Set in Paris, movie star Fredric Stahl, twice nominated for an Oscar, steps smartly into the caldron of late 1930s Europe. "I was born in Vienna, wandered about the world for a time, lived and worked in Paris, then, in the summer of 1930, Hollywood. I'm an American now," Stahl tells a woman he meets on a ship sailing to Paris.



 Some excerpts to get you enthralled in this period thriller:
In Paris, the evenings of September are sometimes warm, excessively gentle, and, in the magic particular to that city, irresistibly seductive. The autumn of the year 1938 began in just such weather and on the terraces of the best cafes, in the famous restaurants, at the dinner parties one wished to attend, the conversation was, of necessity, lively and smart: fashion, cinema, love affairs, politics, and, yes, the possibility of war — that too had its moment.



 ...he didn't want to work - the light fading outside the window, the gathering dusk, had reached him. It was l'heure bleue - time to be meeting a lover, looking for one. Well, he had nowhere to go. He put the script aside, went to the desk, found Hotel Claridge stationary and began to write a letter...


 ..."You're staying at the Claridge?" she said. "I just love that hotel, so much quieter than the Ritz."
A glass of champagne was put in his hand, a silver tray of caviar blini flew past. "They certainly make you comfortable," Stahl said.


 ...The cocktail party was in the drawing room, where splendid old paintings in elaborate gold frames - lords and ladies and cherubs and a few bare breasts - hung on the boiserie; walnut paneling that covered the walls. It was a stiff, formal room, with draperies of forest-green velvet, maroon taffeta upholstery, spindly chairs from royal times - chanting in chorus don't dare sit on me - and a mirror-polished eighteenth-century parquet floor. Against one wall, a huge marble-topped hunting table with gilt legs, a place to toss your pheasants when you came in from the field...If this room didn't intimidate you, Stahl thought, nothing would...

 It's 1938, when Jean Gabin's Le Quai des Brumes came out and Mission To Paris could not be more film noire if that's your taste...

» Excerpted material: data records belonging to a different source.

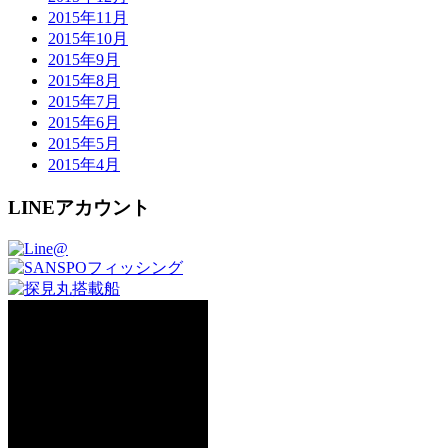
2015年11月
2015年10月
2015年9月
2015年8月
2015年7月
2015年6月
2015年5月
2015年4月
LINEアカウント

 Loaded with atmospheric scenes right and left...

 Like mysterious train station rendevous essential to any noirish thriller...

 Exotic spies right and left, naf main character Frederic Stahl gets in over his head and it's fun to follow his toings and froings...

The perfect place to read Mission To Paris would be hanging out at a cafe nursing one cup of Joe all day, which by the way, Furst tells us, became a habit with Parisians who often had no heating at home back then. Who knew?